What Food Do Birds Eat in Summer

It is a common misconception that birds only need supplementary food during winter when the weather and temperatures prevent them from foraging in the wild.

Summer is an equally busy time; there are millions of babies to feed, parent birds need as much help as they can get.

Nature’s store cupboards are often well-stocked in spring and summer; new buds, seeds, berries, and insects are rife. But, that doesn’t mean that songbirds won’t seek extra treats and nutritions from nearby feeding tables.

The food that birds eat in summer is very similar to what we’d put out in winter. They need to get as much energy onboard to raise a family and build strength for the autumn and winter.

Small, high-energy snacks such as fruit, peanuts, sunflower seeds, and cake crumbs are perfect treats; the only no-no is suet as it tends to go off quickly in the heat.
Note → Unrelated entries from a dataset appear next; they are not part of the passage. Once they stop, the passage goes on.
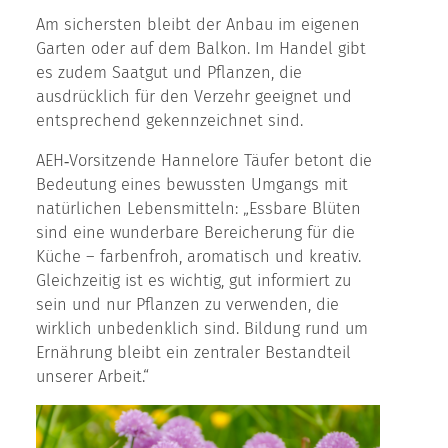
Am sichersten bleibt der Anbau im eigenen
Garten oder auf dem Balkon. Im Handel gibt
es zudem Saatgut und Pflanzen, die
ausdrücklich für den Verzehr geeignet und
entsprechend gekennzeichnet sind.
AEH‑Vorsitzende Hannelore Täufer betont die
Bedeutung eines bewussten Umgangs mit
natürlichen Lebensmitteln: „Essbare Blüten
sind eine wunderbare Bereicherung für die
Küche – farbenfroh, aromatisch und kreativ.
Gleichzeitig ist es wichtig, gut informiert zu
sein und nur Pflanzen zu verwenden, die
wirklich unbedenklich sind. Bildung rund um
Ernährung bleibt ein zentraler Bestandteil
unserer Arbeit.“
The best foods to feed the birds in summer

As summer approaches, remember that many adults have babies to feed. It is a good idea to chop treats up into smaller pieces to prevent choking hazards.

Sunflower Hearts

The white heart at the centre of sunflower seeds is a win/win snack. The birds don’t need to struggle to break into the shell; leaving the garden is left mess-free.
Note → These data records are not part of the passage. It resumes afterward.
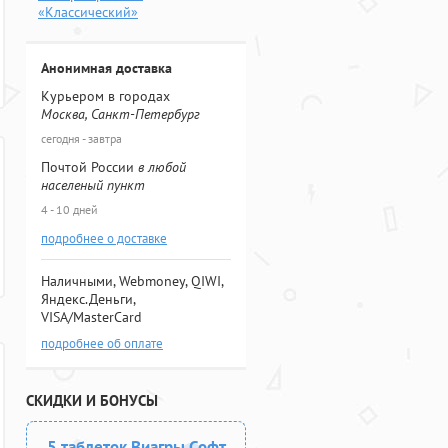
«Классический»
Анонимная доставка
Курьером в городах
Москва, Санкт-Петербург
сегодня - завтра
Почтой России
в любой
населеный пункт
4 - 10 дней
подробнее о доставке
Наличными, Webmoney, QIWI,
Яндекс.Деньги,
VISA/MasterCard
подробнее об оплате
СКИДКИ И БОНУСЫ
5 таблеток Виагры Софт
They are easy to eat and packed full of energy.


Peanuts are rich in natural fats and favoured by sparrows, tits, nuthatches, woodpeckers, robins, and greenfinches.

I prefer to offer my birds crushed nuts; there is less chance of a hatchling choking.

Please don’t hang peanuts in the red netting bags they often come in; small birds can trap their claws and struggle to get themselves free.

Some peanuts contain Aflatoxin – it is poisonous to birds. Always check the back of the packaging to ensure they have been tested.

Don’t forget to leave some on the floor for the ground feeding birds.


Birds love fruit, especially apples and pears that have begun to go soft. Either left on the ground or hung from a tree, fruit provides birds with much-needed vitamins and an energy boost.

Peaches, plums, apricots, and cherries are tasty alternatives but need to have the pits removed. While doing so, thread chunks of these and other fruit onto strings and suspend them from tree branches.

These hanging fruit kebabs brighten up any garden and attract a wide variety of birds.


Cooked rice and pasta are packed with carbohydrates and slow-releasing energy. Cheese, porridge oats, cake, and cookie crumbs provide an occasional sweet treat for tired birds.


Dried or live mealworms are readily available from pet stores and are enjoyed by many birds; robins, blackbirds, and tits are especially keen.

Although live mealworms are a little more expensive, they have far more nutritional value.

There is no need to chop them smaller; the adult birds easily devour them and often offer their young small regurgitated bits.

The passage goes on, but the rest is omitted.